We all need a little laughter in our lives, no matter if we’re dealing with cancer, an over-busy or stressful life, the loss of loved ones, or simply sharing time with friends and family.  We need to laugh just as much as sometimes, we need to cry.

…when you are raised with the gift of laughter, as I was, it can’t stay suppressed forever. It’s too powerful. Thank goodness for that. I eventually could see bits of “ha-ha” in my own life. Certainly not in the cancer, but in the mind-blowing circumstances that suddenly consumed my life.

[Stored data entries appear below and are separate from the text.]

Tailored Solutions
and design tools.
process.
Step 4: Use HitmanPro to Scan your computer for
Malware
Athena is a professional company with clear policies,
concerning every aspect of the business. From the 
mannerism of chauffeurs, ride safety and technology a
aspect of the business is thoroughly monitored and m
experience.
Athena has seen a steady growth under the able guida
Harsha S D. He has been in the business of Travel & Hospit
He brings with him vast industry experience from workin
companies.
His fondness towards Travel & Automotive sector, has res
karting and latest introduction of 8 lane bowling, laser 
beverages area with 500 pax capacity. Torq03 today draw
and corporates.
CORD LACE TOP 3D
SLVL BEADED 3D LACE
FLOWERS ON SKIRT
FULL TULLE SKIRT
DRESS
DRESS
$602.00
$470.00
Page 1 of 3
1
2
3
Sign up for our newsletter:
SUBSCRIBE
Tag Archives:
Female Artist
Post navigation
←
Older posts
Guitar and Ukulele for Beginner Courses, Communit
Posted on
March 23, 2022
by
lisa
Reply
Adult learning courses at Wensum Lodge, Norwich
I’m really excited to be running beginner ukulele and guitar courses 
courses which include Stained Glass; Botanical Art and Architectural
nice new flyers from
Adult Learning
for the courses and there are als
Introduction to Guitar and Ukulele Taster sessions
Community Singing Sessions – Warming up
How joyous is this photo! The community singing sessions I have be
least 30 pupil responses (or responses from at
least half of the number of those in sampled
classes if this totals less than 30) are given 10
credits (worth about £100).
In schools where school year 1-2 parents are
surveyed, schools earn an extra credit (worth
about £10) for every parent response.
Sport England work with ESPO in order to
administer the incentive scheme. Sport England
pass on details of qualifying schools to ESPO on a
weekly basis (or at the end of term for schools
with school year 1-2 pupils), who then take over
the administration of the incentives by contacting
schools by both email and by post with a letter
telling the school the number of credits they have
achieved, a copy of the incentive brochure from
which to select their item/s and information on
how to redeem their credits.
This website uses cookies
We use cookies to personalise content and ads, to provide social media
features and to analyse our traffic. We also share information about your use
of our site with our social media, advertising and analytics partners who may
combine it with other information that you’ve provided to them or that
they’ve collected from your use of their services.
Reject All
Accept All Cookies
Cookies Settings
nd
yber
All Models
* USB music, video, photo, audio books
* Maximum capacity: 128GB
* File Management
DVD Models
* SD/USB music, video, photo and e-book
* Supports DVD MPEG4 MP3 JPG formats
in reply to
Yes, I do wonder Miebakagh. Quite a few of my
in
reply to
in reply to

And laughing at parts of those experiences made me feel a little more alive.  The funniest part of it all was that the more I allowed myself to laugh, the more therapeutic my tears became.  

(Jim Higley, “Finding Humor in the Midst of Cancer,” Coping with Cancer Magazine, March/April 2012)

Smiling and laughter are simply contagious.  I think of Louis Armstrong, that familiar gravelly voice always enough to make me smile, but in particular, singing:

When you’re smilin’ keep on smilin’
The whole world smiles with you
And when you’re laughin’ oh when you’re laughin’
The sun comes shinin’ through

Try it.  Whether during cancer treatment or simply living a world be constantly dominated by hardship and struggle, it’s good to find something—even a small thing—to smile or laugh about.  Dig back into your memories this week—the fun times, a time you laughed so hard, tears ran down your cheeks.  Take a break from writing about cancer or those other painful topics of life.  Try on a little humor.  Perhaps you have a few memories of times that made you smile, even laugh aloud whenever you think about them.  Write one, that funny story, and let a little “ha, ha” brighten your day.  After all, as Charlie Chaplin said, “A day without laughter is a day wasted.”